***** MATERIAL SUPPLIED

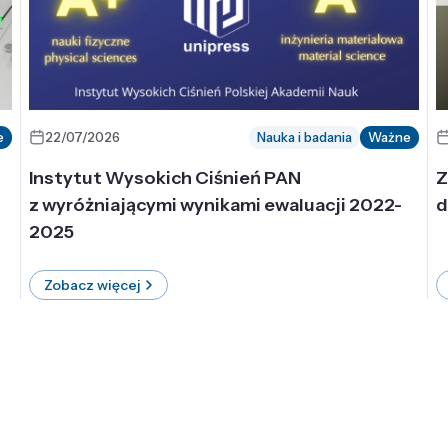
e
22/07/2026
Nauka i badania
Ważne
Instytut Wysokich Ciśnień PAN
Z
z wyróżniającymi wynikami ewaluacji 2022-
d
2025
Zobacz więcej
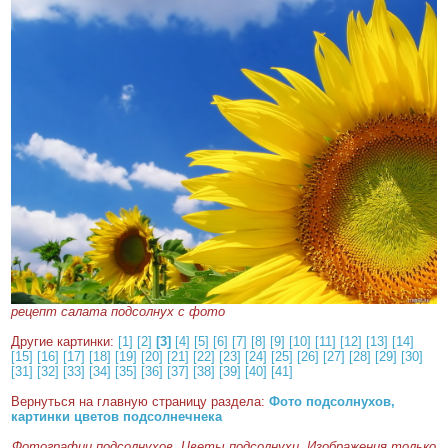
рецепт салата подсолнух с фото
Другие картинки:
[1]
[2]
[3]
[4]
[5]
[6]
[7]
[8]
[9]
[10]
[11]
[12]
[13]
[14]
[15]
[16]
[17]
[18]
[19]
[20]
[21]
[22]
[23]
[24]
[25]
[26]
[27]
[28]
[29]
[30]
[31]
[32]
[33]
[34]
[35]
[36]
[37]
[38]
[39]
[40]
[41]
Вернуться на главную страницу раздела:
Фото подсолнухов,
картинки цветов подсолнечнека
Фотографии подсолнухов. Цветы подсолнухи. Изображения только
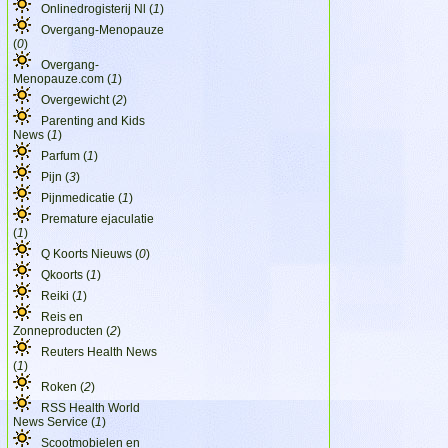
Onlinedrogisterij Nl (
1
)
Overgang-Menopauze
(
0
)
Overgang-
Menopauze.com (
1
)
Overgewicht (
2
)
Parenting and Kids
News (
1
)
Parfum (
1
)
Pijn (
3
)
Pijnmedicatie (
1
)
Premature ejaculatie
(
1
)
Q Koorts Nieuws (
0
)
Qkoorts (
1
)
Reiki (
1
)
Reis en
Zonneproducten (
2
)
Reuters Health News
(
1
)
Roken (
2
)
RSS Health World
News Service (
1
)
Scootmobielen en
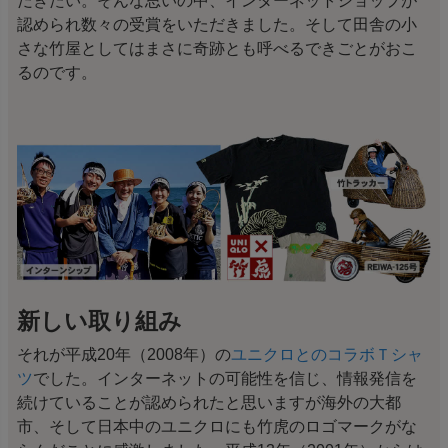
だきたい。そんな思いの中、インターネットショップが
認められ数々の受賞をいただきました。そして田舎の小
さな竹屋としてはまさに奇跡とも呼べるできごとがおこ
るのです。
新しい取り組み
それが平成20年（2008年）の
ユニクロとのコラボＴシャ
ツ
でした。インターネットの可能性を信じ、情報発信を
続けていることが認められたと思いますが海外の大都
市、そして日本中のユニクロにも竹虎のロゴマークがな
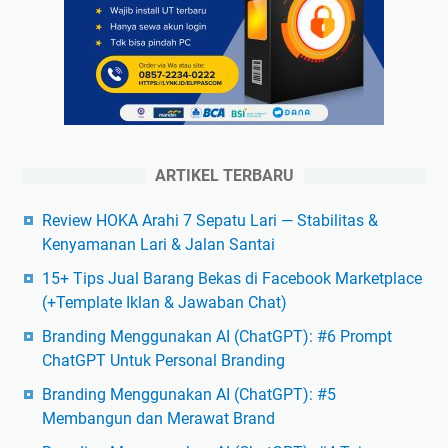
ARTIKEL TERBARU
Review HOKA Arahi 7 Sepatu Lari — Stabilitas &
Kenyamanan Lari & Jalan Santai
15+ Tips Jual Barang Bekas di Facebook Marketplace
(+Template Iklan & Jawaban Chat)
Branding Menggunakan AI (ChatGPT): #6 Prompt
ChatGPT Untuk Personal Branding
Branding Menggunakan AI (ChatGPT): #5
Membangun dan Merawat Brand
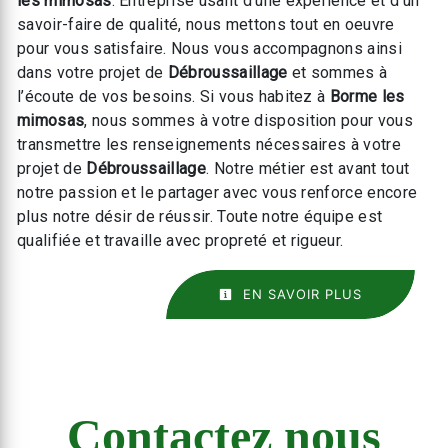
les mimosas
. Entreprise usant d’une expérience et d’un
savoir-faire de qualité, nous mettons tout en oeuvre
pour vous satisfaire. Nous vous accompagnons ainsi
dans votre projet de
Débroussaillage
et sommes à
l’écoute de vos besoins. Si vous habitez à
Borme les
mimosas
, nous sommes à votre disposition pour vous
transmettre les renseignements nécessaires à votre
projet de
Débroussaillage
. Notre métier est avant tout
notre passion et le partager avec vous renforce encore
plus notre désir de réussir. Toute notre équipe est
qualifiée et travaille avec propreté et rigueur.
EN SAVOIR PLUS
Contactez nous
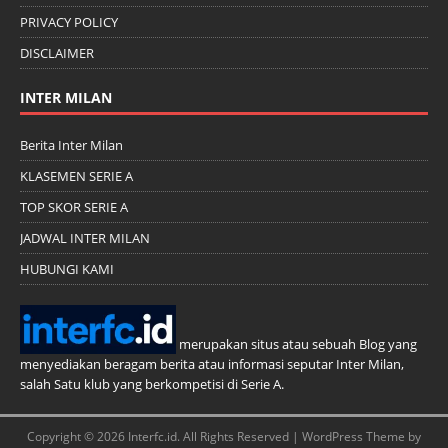
PRIVACY POLICY
DISCLAIMER
INTER MILAN
Berita Inter Milan
KLASEMEN SERIE A
TOP SKOR SERIE A
JADWAL INTER MILAN
HUBUNGI KAMI
merupakan situs atau sebuah Blog yang
menyediakan beragam berita atau informasi seputar Inter Milan,
salah Satu klub yang berkompetisi di Serie A.
Copyright © 2026 Interfc.id. All Rights Reserved | WordPress Theme by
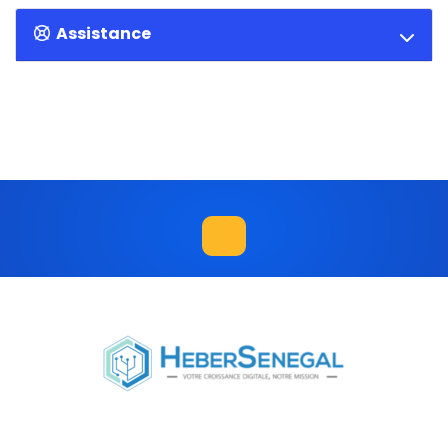
Assistance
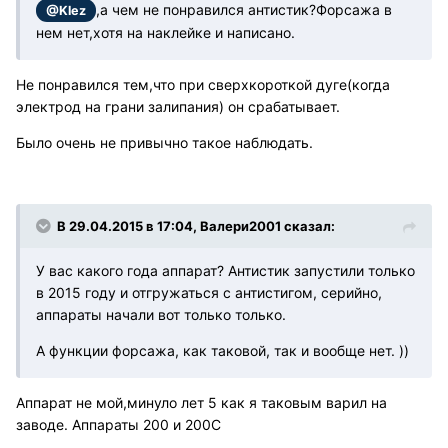
,а чем не понравился антистик?Форсажа в
@Klez
нем нет,хотя на наклейке и написано.
Не понравился тем,что при сверхкороткой дуге(когда
электрод на грани залипания) он срабатывает.
Было очень не привычно такое наблюдать.
В 29.04.2015 в 17:04, Валери2001 сказал:
У вас какого года аппарат? Антистик запустили только
в 2015 году и отгружаться с антистигом, серийно,
аппараты начали вот только только.
А функции форсажа, как таковой, так и вообще нет. ))
Аппарат не мой,минуло лет 5 как я таковым варил на
заводе. Аппараты 200 и 200С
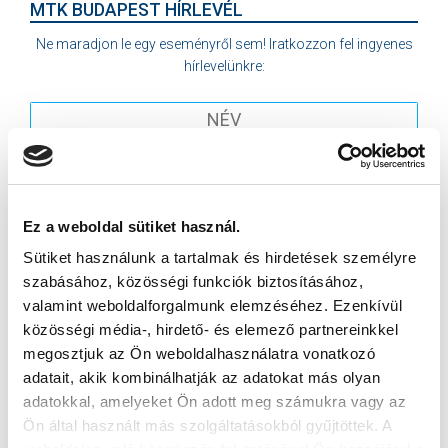
MTK BUDAPEST HÍRLEVÉL
Ne maradjon le egy eseményről sem! Iratkozzon fel ingyenes
hírlevelünkre:
Elfogadom az
Adatvédelmi tájékoztatót
!
Ez a weboldal sütiket használ.
FELIRATKOZOM
Sütiket használunk a tartalmak és hirdetések személyre
szabásához, közösségi funkciók biztosításához,
valamint weboldalforgalmunk elemzéséhez. Ezenkívül
közösségi média-, hirdető- és elemező partnereinkkel
SZPONZOROK
megosztjuk az Ön weboldalhasználatra vonatkozó
adatait, akik kombinálhatják az adatokat más olyan
adatokkal, amelyeket Ön adott meg számukra vagy az
Ön által használt más szolgáltatásokból gyűjtöttek. A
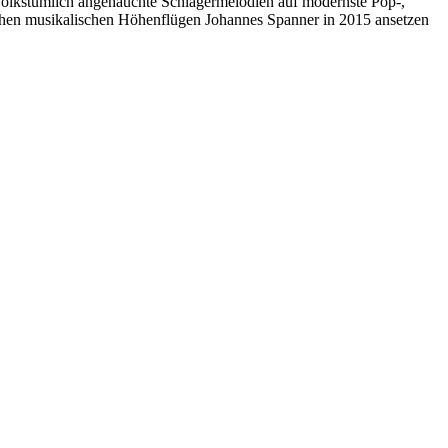
r volkstümlich angehauchte Schlagermelodien auf modernste Pop-,
elchen musikalischen Höhenflügen Johannes Spanner in 2015 ansetzen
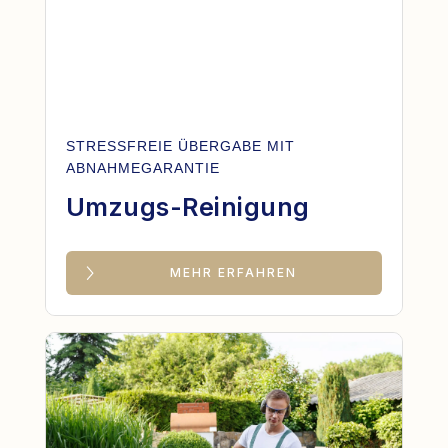
STRESSFREIE ÜBERGABE MIT
ABNAHMEGARANTIE
Umzugs-Reinigung
MEHR ERFAHREN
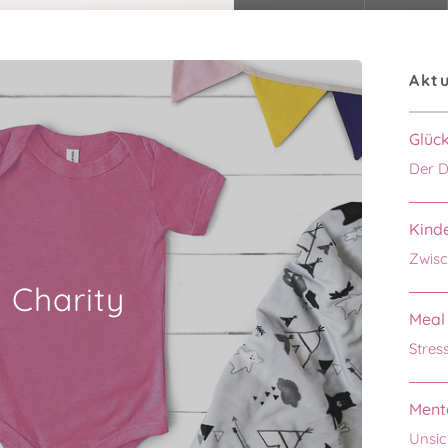
Aktu
Glüc
Der D
Kinde
Zwisc
Charity
Meal 
Stres
Menta
Unsic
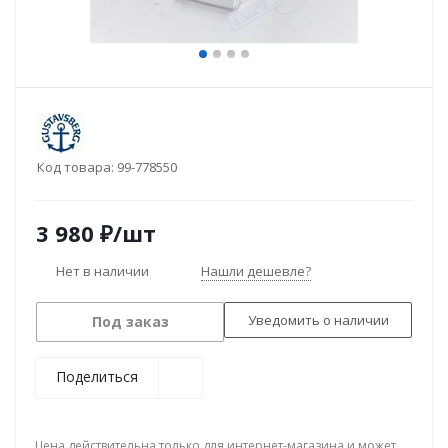
Код товара:
99-778550
3 980
₽
/шт
Нет в наличии
Нашли дешевле?
Уведомить о наличии
Под заказ
Поделиться
Цена действительна только для интернет-магазина и может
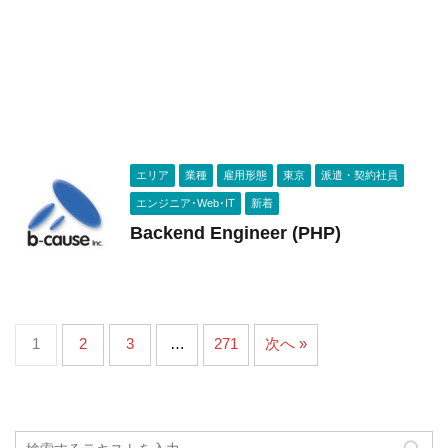
エリア
業種
雇用形態
東京
派遣・契約社員
エンジニア･Web･IT
新着
Backend Engineer (PHP)
1
2
3
…
271
次へ »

**********

Copy out every line of the data exactly, leaving the images behind.

e
22/07/2026
Nauka i badania
Ważne
Instytut Wysokich Ciśnień PAN
Z
z wyróżniającymi wynikami ewaluacji 2022-
d
2025
Zobacz więcej
рецепт салата подсолнух с фото
Другие картинки:
[1]
[2]
[3]
[4]
[5]
[6]
[7]
[8]
[9]
[10]
[11]
[12]
[13]
[14]
[15]
[16]
[17]
[18]
[19]
[20]
[21]
[22]
[23]
[24]
[25]
[26]
[27]
[28]
[29]
[30]
[31]
[32]
[33]
[34]
[35]
[36]
[37]
[38]
[39]
[40]
[41]
Вернуться на главную страницу раздела:
Фото подсолнухов,
картинки цветов подсолнечнека
Фотографии подсолнухов. Цветы подсолнухи. Изображения только
Onlinedrogisterij Nl (
1
)
Overgang-Menopauze
(
0
)
Overgang-
Menopauze.com (
1
)
Overgewicht (
2
)
Parenting and Kids
News (
1
)
Parfum (
1
)
Pijn (
3
)
Pijnmedicatie (
1
)
Premature ejaculatie
(
1
)
Q Koorts Nieuws (
0
)
Qkoorts (
1
)
Reiki (
1
)
Reis en
Zonneproducten (
2
)
Reuters Health News
(
1
)
Roken (
2
)
RSS Health World
News Service (
1
)
Scootmobielen en
だきたい。そんな思いの中、インターネットショップが
認められ数々の受賞をいただきました。そして田舎の小
さな竹屋としてはまさに奇跡とも呼べるできごとがおこ
るのです。
新しい取り組み
それが平成20年（2008年）の
ユニクロとのコラボＴシャ
ツ
でした。インターネットの可能性を信じ、情報発信を
続けていることが認められたと思いますが海外の大都
市、そして日本中のユニクロにも竹虎のロゴマークがな
ARTIKEL TERBARU
Review HOKA Arahi 7 Sepatu Lari — Stabilitas &
Kenyamanan Lari & Jalan Santai
15+ Tips Jual Barang Bekas di Facebook Marketplace
(+Template Iklan & Jawaban Chat)
Branding Menggunakan AI (ChatGPT): #6 Prompt
ChatGPT Untuk Personal Branding
Branding Menggunakan AI (ChatGPT): #5
Membangun dan Merawat Brand
les mimosas
. Entreprise usant d’une expérience et d’un
savoir-faire de qualité, nous mettons tout en oeuvre
pour vous satisfaire. Nous vous accompagnons ainsi
dans votre projet de
Débroussaillage
et sommes à
l’écoute de vos besoins. Si vous habitez à
Borme les
mimosas
, nous sommes à votre disposition pour vous
transmettre les renseignements nécessaires à votre
projet de
Débroussaillage
. Notre métier est avant tout
notre passion et le partager avec vous renforce encore
plus notre désir de réussir. Toute notre équipe est
qualifiée et travaille avec propreté et rigueur.
EN SAVOIR PLUS
Contactez nous
PRIVACY POLICY
DISCLAIMER
INTER MILAN
Berita Inter Milan
KLASEMEN SERIE A
TOP SKOR SERIE A
JADWAL INTER MILAN
HUBUNGI KAMI
merupakan situs atau sebuah Blog yang
menyediakan beragam berita atau informasi seputar Inter Milan,
salah Satu klub yang berkompetisi di Serie A.
Copyright © 2026 Interfc.id. All Rights Reserved | WordPress Theme by
Assistance
,а чем не понравился антистик?Форсажа в
@Klez
нем нет,хотя на наклейке и написано.
Не понравился тем,что при сверхкороткой дуге(когда
электрод на грани залипания) он срабатывает.
Было очень не привычно такое наблюдать.
В 29.04.2015 в 17:04, Валери2001 сказал:
У вас какого года аппарат? Антистик запустили только
в 2015 году и отгружаться с антистигом, серийно,
аппараты начали вот только только.
А функции форсажа, как таковой, так и вообще нет. ))
Аппарат не мой,минуло лет 5 как я таковым варил на
заводе. Аппараты 200 и 200С
MTK BUDAPEST HÍRLEVÉL
Ne maradjon le egy eseményről sem! Iratkozzon fel ingyenes
hírlevelünkre:
Elfogadom az
Adatvédelmi tájékoztatót
!
Ez a weboldal sütiket használ.
FELIRATKOZOM
Sütiket használunk a tartalmak és hirdetések személyre
szabásához, közösségi funkciók biztosításához,
valamint weboldalforgalmunk elemzéséhez. Ezenkívül
közösségi média-, hirdető- és elemező partnereinkkel
SZPONZOROK
megosztjuk az Ön weboldalhasználatra vonatkozó
adatait, akik kombinálhatják az adatokat más olyan
adatokkal, amelyeket Ön adott meg számukra vagy az
Ön által használt más szolgáltatásokból gyűjtöttek. A
r volkstümlich angehauchte Schlagermelodien auf modernste Pop-,
elchen musikalischen Höhenflügen Johannes Spanner in 2015 ansetzen
STRESSFREIE ÜBERGABE MIT
ABNAHMEGARANTIE
Umzugs-Reinigung
MEHR ERFAHREN
Aktu
Glüc
Der D
Kinde
Zwisc
Charity
Meal 
Stres
Menta
Unsic
Код товара:
99-778550
3 980
₽
/шт
Нет в наличии
Нашли дешевле?
Уведомить о наличии
Под заказ
Поделиться
Цена действительна только для интернет-магазина и может
エリア
業種
雇用形態
東京
派遣・契約社員
エンジニア･Web･IT
新着
Backend Engineer (PHP)
1
2
3
…
271
次へ »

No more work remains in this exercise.